In a groundbreaking new health study, a team of researchers will capture the journeys of 30,000 Bradford schoolchildren from adolescence to adulthood.
Researchers from the University of York and Hull York Medical School will work in partnership with the Bradford Institute for Health Research (BIHR) on the new seven-year project, which has secured £7m in funding from the Wellcome Trust.
Known as Age of Wonder, the project will launch later this month.
It will expand on the work of the successful Born in Bradford (BiB) programme – which launched in 2007 and is now one of the biggest and most exciting health research studies in the world, with more than 13,000 children already taking part.
Professor Kate Pickett from the Department of Health Sciences at the University of York said: “Young people today face all of the challenges of the COVID-19 pandemic on top of all the usual challenges of adolescence and the transition to adulthood, and they are growing up in a fast-changing economic, social and environmental context. It’s exciting to be able to navigate that journey with them, to better understand their lifelong health and wellbeing.”
Professor Simon Gilbody from the Hull York Medical School (HYMS) and Department of Health Sciences at the University of York added: “Mental health is central to the Age of Wonder programme. We know that the roots of adult mental health problems are nearly always found in childhood. Age of Wonder provides a unique opportunity to better understand the determinants of mental health, and to begin to intervene and prevent mental ill health across the lifespan.”
Director of BIHR, Professor John Wright, said: “Young people across Bradford will have this unique opportunity to be part of the most important study of their generation.
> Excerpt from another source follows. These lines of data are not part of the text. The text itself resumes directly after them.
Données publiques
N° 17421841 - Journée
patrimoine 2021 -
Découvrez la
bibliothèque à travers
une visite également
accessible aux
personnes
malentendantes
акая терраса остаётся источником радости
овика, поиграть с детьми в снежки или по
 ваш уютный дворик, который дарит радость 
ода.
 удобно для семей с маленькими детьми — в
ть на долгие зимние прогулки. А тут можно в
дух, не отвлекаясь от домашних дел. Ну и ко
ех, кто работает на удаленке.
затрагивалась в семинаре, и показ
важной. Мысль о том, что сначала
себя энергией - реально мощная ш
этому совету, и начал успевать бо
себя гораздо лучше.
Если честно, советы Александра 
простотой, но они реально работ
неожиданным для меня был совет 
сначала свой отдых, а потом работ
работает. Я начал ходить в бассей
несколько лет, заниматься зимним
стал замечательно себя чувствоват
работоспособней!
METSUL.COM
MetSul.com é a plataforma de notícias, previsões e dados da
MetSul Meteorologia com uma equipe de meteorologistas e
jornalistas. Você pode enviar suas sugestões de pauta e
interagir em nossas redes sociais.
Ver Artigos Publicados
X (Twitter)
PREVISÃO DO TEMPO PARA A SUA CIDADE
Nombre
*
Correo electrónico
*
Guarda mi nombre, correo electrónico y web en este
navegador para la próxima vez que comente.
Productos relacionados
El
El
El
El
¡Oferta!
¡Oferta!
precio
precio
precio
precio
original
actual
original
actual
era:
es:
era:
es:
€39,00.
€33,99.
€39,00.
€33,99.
They will help us create a detailed picture of every aspect of what it’s like to grow up in Bradford, the youngest city in the UK with almost a third of people aged under 20. As we follow these young people from age 13 to 21, our research will give us a window into their world like never before – and our findings will help to shape new ways of improving their physical and mental health.”
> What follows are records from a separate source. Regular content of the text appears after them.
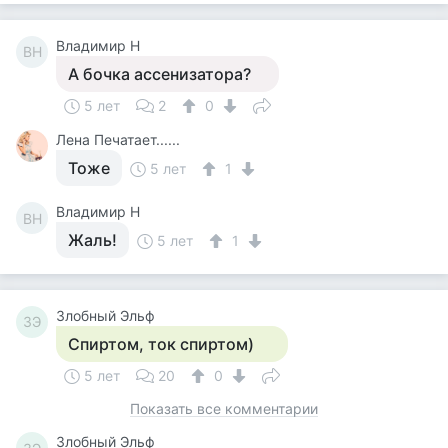
Владимир Н
ВН
А бочка ассенизатора?
5 лет
2
0
Лена Печатает......
Тоже
5 лет
1
Владимир Н
ВН
Жаль!
5 лет
1
Злобный Эльф
ЗЭ
Спиртом, ток спиртом)
5 лет
20
0
Показать все комментарии
Злобный Эльф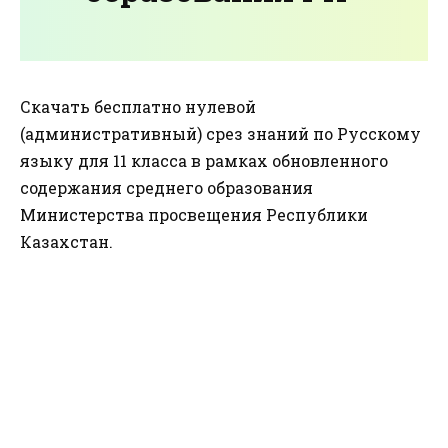
Скачать бесплатно нулевой
(административный) срез знаний по Русскому
языку для 11 класса в рамках обновленного
содержания среднего образования
Министерства просвещения Республики
Казахстан.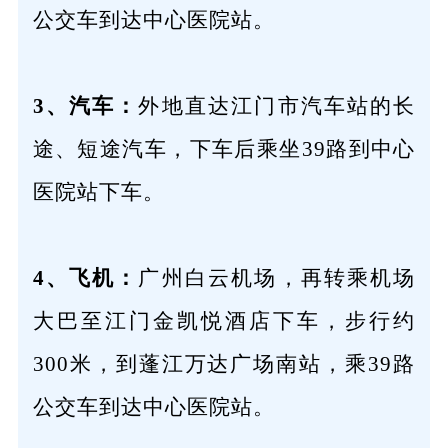
公交车到达中心医院站。
3、汽车：
外地直达江门市汽车站的长
途、短途汽车，下车后乘坐39路到中心
医院站下车。
4、飞机：
广州白云机场，再转乘机场
大巴至江门金凯悦酒店下车，步行约
300米，到蓬江万达广场南站，乘39路
公交车到达中心医院站。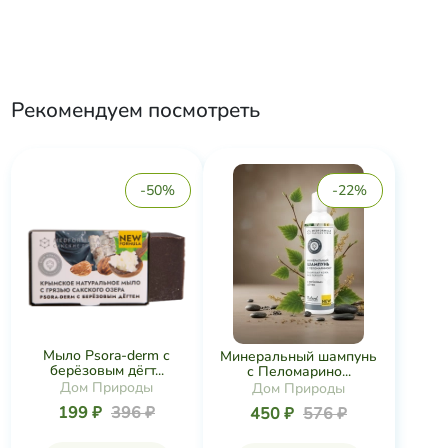
Рекомендуем посмотреть
-50%
-22%
Мыло Psora-derm с
Минеральный шампунь
берёзовым дёгт...
с Пеломарино...
Дом Природы
Дом Природы
199 ₽
396 ₽
450 ₽
576 ₽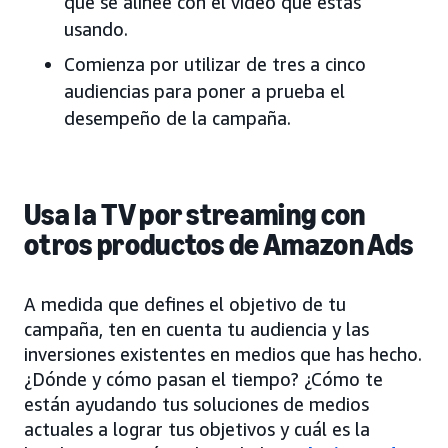
que se alinee con el video que estás
usando.
Comienza por utilizar de tres a cinco
audiencias para poner a prueba el
desempeño de la campaña.
Usa la TV por streaming con
otros productos de Amazon Ads
A medida que defines el objetivo de tu
campaña, ten en cuenta tu audiencia y las
inversiones existentes en medios que has hecho.
¿Dónde y cómo pasan el tiempo? ¿Cómo te
están ayudando tus soluciones de medios
actuales a lograr tus objetivos y cuál es la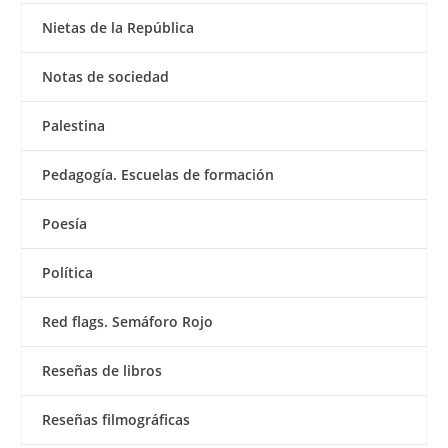
Nietas de la República
Notas de sociedad
Palestina
Pedagogía. Escuelas de formación
Poesía
Política
Red flags. Semáforo Rojo
Reseñas de libros
Reseñas filmográficas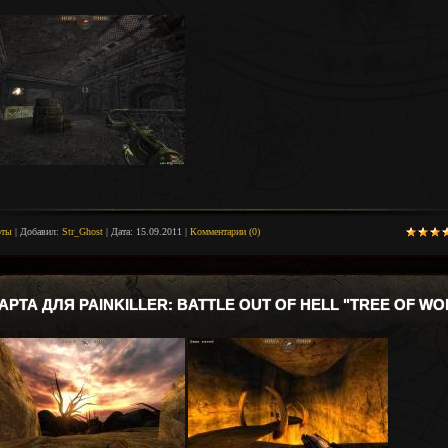
рты
|
Добавил:
Str_Ghost
|
Дата:
15.09.2011
|
Комментарии (0)
АРТА ДЛЯ PAINKILLER: BATTLE OUT OF HELL "TREE OF WO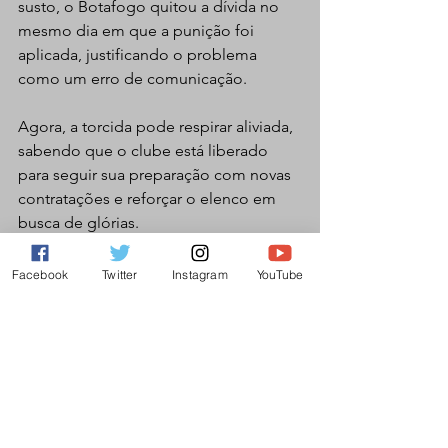
susto, o Botafogo quitou a dívida no 
mesmo dia em que a punição foi 
aplicada, justificando o problema 
como um erro de comunicação.
Agora, a torcida pode respirar aliviada, 
sabendo que o clube está liberado 
para seguir sua preparação com novas 
contratações e reforçar o elenco em 
busca de glórias.
Facebook
Twitter
Instagram
YouTube
Ver tudo
Posts recentes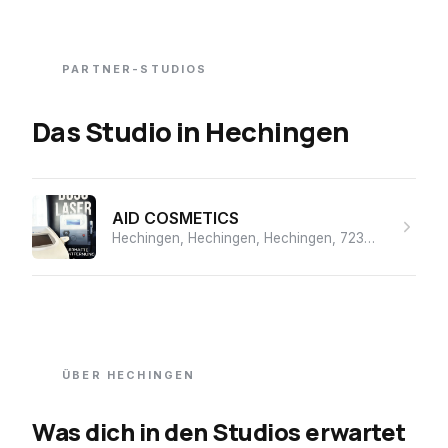
PARTNER-STUDIOS
Das Studio
in
Hechingen
AID COSMETICS
Hechingen, Hechingen, Hechingen, 72379, Germany
ÜBER
HECHINGEN
Was dich in den Studios erwartet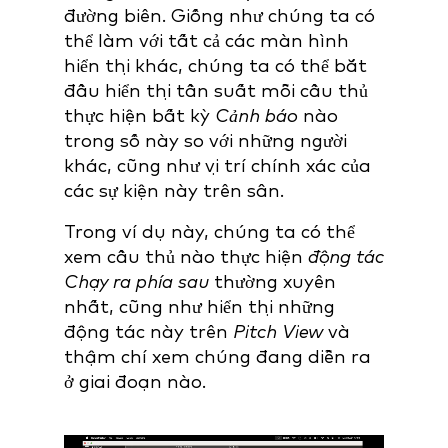
đường biên. Giống như chúng ta có
thể làm với tất cả các màn hình
hiển thị khác, chúng ta có thể bắt
đầu hiển thị tần suất mỗi cầu thủ
thực hiện bất kỳ
Cảnh báo
nào
trong số này
so với những người
khác, cũng như vị trí chính xác của
các sự kiện này trên sân.
Trong ví dụ này, chúng ta có thể
xem cầu thủ nào thực hiện
động tác
Chạy ra phía sau
thường xuyên
nhất, cũng như hiển thị những
động tác này trên
Pitch View
và
thậm chí xem chúng đang diễn ra
ở giai đoạn nào.
Video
The study will see the Age of Wonder research team:
- Work alongside young people aged 13 – 19 to explore wide-ranging topics – such as physical and mental wellbeing, and health and social inequalities – and capturing information via surveys in school.
- Collect measurements and biological samples from students in year 9 to give an insight into the physical health of young people in the district, and shape service improvements to tackle systemic health issues such as diabetes and obesity
- Collaborate with almost 40 secondary schools to embed the research into the curriculum, and to inspire more young people into STEM (science, technology, engineering and mathematics) subjects, digital technologies and the Arts, as well as create new opportunities for skills building
Evidence from BiB has already helped to uncover the harm of air pollution, the impact of people’s diet and exercise, how the urban environment affects health, and the early causes of diabetes and heart disease.
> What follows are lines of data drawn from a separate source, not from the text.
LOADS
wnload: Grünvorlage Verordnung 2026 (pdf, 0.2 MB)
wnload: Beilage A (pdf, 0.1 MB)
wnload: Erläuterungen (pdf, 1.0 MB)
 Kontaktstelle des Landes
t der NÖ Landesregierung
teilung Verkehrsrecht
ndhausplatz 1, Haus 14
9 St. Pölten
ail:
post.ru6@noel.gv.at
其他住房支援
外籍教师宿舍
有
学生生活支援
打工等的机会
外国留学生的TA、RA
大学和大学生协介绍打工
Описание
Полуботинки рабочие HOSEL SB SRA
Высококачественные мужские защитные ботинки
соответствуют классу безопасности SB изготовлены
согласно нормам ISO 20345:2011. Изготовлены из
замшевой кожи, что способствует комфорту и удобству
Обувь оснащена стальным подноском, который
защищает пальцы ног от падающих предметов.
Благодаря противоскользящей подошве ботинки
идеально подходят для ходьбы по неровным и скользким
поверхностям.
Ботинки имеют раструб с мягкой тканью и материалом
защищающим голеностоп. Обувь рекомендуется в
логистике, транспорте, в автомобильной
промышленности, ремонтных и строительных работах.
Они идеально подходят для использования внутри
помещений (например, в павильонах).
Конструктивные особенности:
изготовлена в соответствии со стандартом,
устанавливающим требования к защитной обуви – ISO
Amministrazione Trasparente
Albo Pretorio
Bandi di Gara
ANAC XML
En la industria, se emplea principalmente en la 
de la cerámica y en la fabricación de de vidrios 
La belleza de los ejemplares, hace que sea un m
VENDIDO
Professor Matthias Ruth, Pro-Vice Chancellor for Research at the University of York said the partnership was of strategic importance.
He said: “Age of Wonder represents a major investment in research and in the health of young people in Yorkshire. York is proud to be part of this collaboration, and this cements our strategic partnership with the City of Bradford.”
Professor Una Macleod, Dean of Hull York Medical School, added: “We understand the impact mental ill health can have on individuals, and through our work are committed to raising awareness, increasing understanding and developing interventions which really make a difference for people in our region and beyond. Born in Bradford is already a fantastic resource and platform for world-leading research into health and disease, and we are delighted to be contributing to this next stage through the Age of Wonder project. I congratulate the team on bringing this major investment to Yorkshire.”